La noche oscura de José

¿Cómo conoció José el embarazo de María? Tampoco lo sabemos. Lo más probable es que no lo notara al principio. Los hombres suelen ser bastante despistados en estas cosas. Lo verosímil es pensar que la noticia comenzó a correrse entre las mujeres de Nazaret y que alguna de ellas felicitó a José porque iba a ser padre. Ya hemos señalado que nadie pudo ver un pecado en este quedar embarazada María. No era lo más correcto, pero tampoco era un adulterio. Pero para José, que sabía que entre él y María no había existido contacto carnal alguno, la noticia tuvo que ser una catástrofe interior. No reaccionó con cólera, sino con un total desconcierto. En José no hay ni sombra de deseos de venganza.

¿Creyó José en la culpabilidad de su esposa? San Agustín dice que sí: la juzgó adúltera. En la misma línea se sitúan no pocos padres de la Iglesia y algunos biógrafos. Pero la reacción posterior de José está tan llena de ternura que no parece admitir ese pensamiento. Lo más probable es que José pensara que María había sido violada durante aquel viaje a Ain Karim. Probablemente se echó a sí mismo la culpa por no haberla acompañado. Viajar en aquellos tiempos era siempre peligroso. Esto explicaría mucho mejor el silencio en que ella se encerraba.

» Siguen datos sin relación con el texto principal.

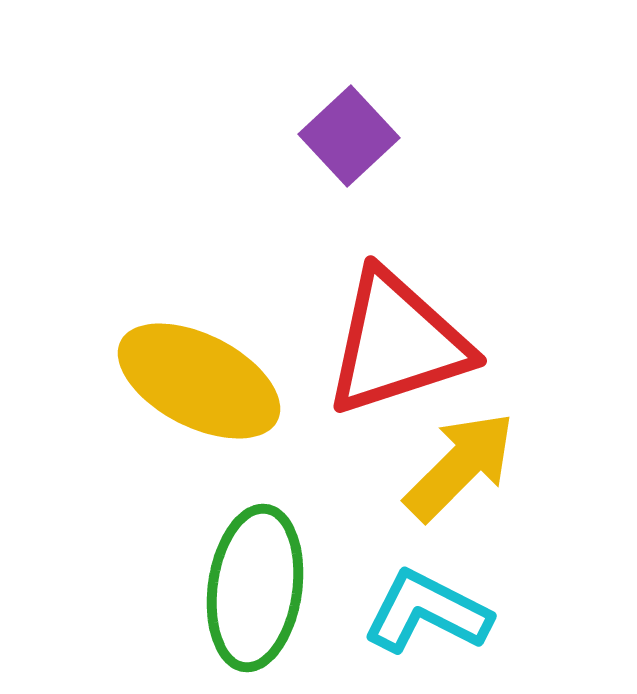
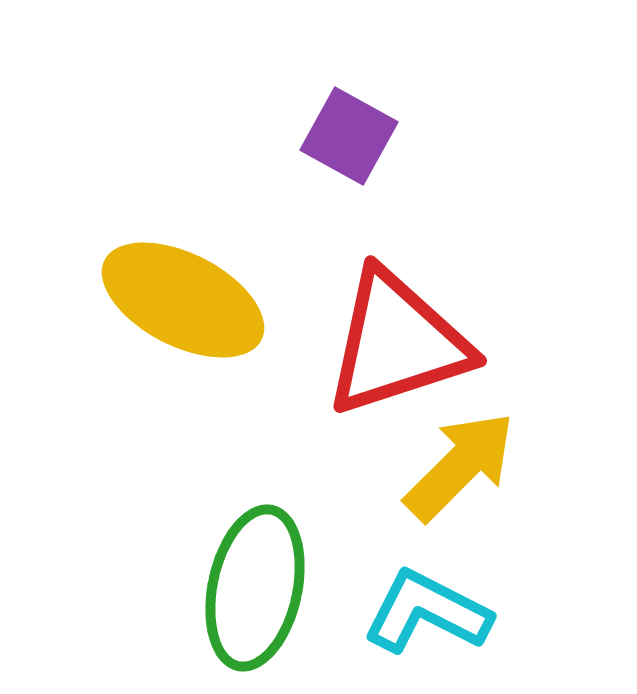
purple square: rotated 18 degrees counterclockwise
yellow ellipse: moved 16 px left, 81 px up
green ellipse: rotated 4 degrees clockwise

Pero el problema para José era grave. Si la quería, no le resultaba difícil perdonarla y comprenderla. Si María había sido violada, bastante problema tendría la pobrecilla para que él no la ayudara a soportarlo.

José, dice el evangelista, era «justo» (Mt 1, 19). Esta palabra en los evangelios tiene siempre un sentido: cumplidor estricto de la ley. Y la ley mandaba denunciar a la adúltera. Y, aun cuando ella no fuera culpable, José no podía dar a la estirpe de David un hijo ilegítimo. Si José callaba y aceptaba este niño como si fuera suyo, violaba la ley. Pero, si él no reconocía este niño como suyo, María tendría que ser juzgada públicamente de adulterio y probablemente sería condenada a la lapidación.

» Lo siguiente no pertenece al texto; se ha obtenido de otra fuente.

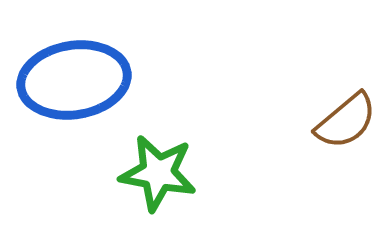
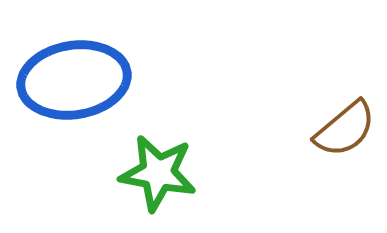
brown semicircle: moved 1 px left, 8 px down
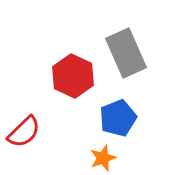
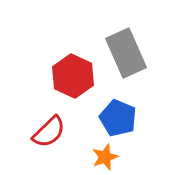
blue pentagon: rotated 27 degrees counterclockwise
red semicircle: moved 25 px right
orange star: moved 2 px right, 1 px up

Esta idea angustió a José. Denunciarla públicamente no quería. ¿Podría «abandonarla» en silencio? En lenguaje bíblico «abandonar» era dar un libelo legal de repudio. Probablemente, pues, era esto lo que proyectaba José: daría un libelo de repudio a María, pero en él no aclararía la causa de su abandono.

¿Cuánto duró esta angustia? Días, probablemente. Días terribles para él, pero aún más para ella. ¡Dios no hablaba!

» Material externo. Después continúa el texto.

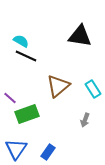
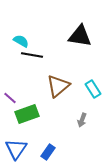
black line: moved 6 px right, 1 px up; rotated 15 degrees counterclockwise
gray arrow: moved 3 px left
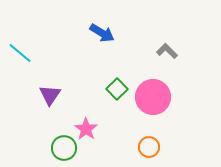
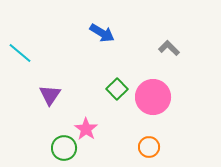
gray L-shape: moved 2 px right, 3 px up
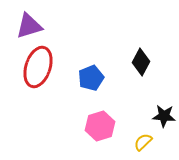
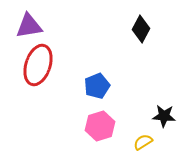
purple triangle: rotated 8 degrees clockwise
black diamond: moved 33 px up
red ellipse: moved 2 px up
blue pentagon: moved 6 px right, 8 px down
yellow semicircle: rotated 12 degrees clockwise
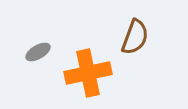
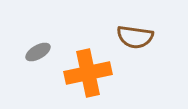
brown semicircle: rotated 78 degrees clockwise
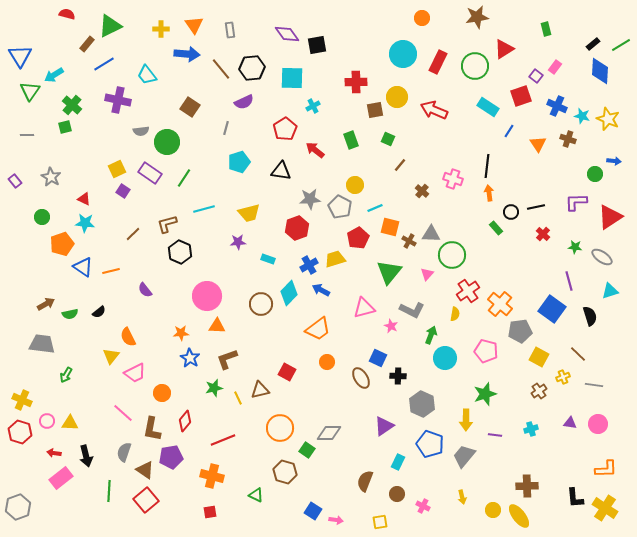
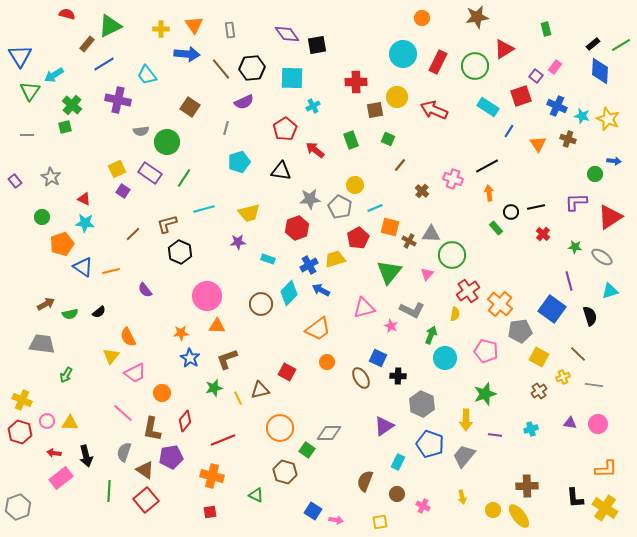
black line at (487, 166): rotated 55 degrees clockwise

Difícilmente ha habido en la historia dolor más agudo y penetrante que el que estos dos muchachos sintieron entonces.

El misterio se aclara

No había llegado José a tomar una decisión cuando en sueños se le apareció un ángel del Señor (cfr. Mt 1, 20).

José aquella noche entendió que a él se le aclaraba el rompecabezas de su espíritu. Ahora todo cuadraba. Ahora supo por qué quería a María y, al mismo tiempo, no la deseaba. Entendía cómo podían unirse ideas tan opuestas como «virginidad» y «maternidad»; cómo él podía ser padre sin serlo, cómo aquel terrible dolor suyo de la víspera había sido maravillosamente fecundo.

Sintió deseos de correr y abrazar a María. Lo hizo apenas fue de día. Y a ella le bastó ver su cara para comprender que Dios había hablado a José como antes lo había hecho con Isabel. Ahora podían hablar ya claramente, confrontar sus «historias de ángeles», ver que todo cuadraba. Comprendían su doble amor virginal y veían que esta virginidad en nada disminuía su verdadero amor. Nunca hubo dos novios más felices que María y José paseando aquel día bajo el sol.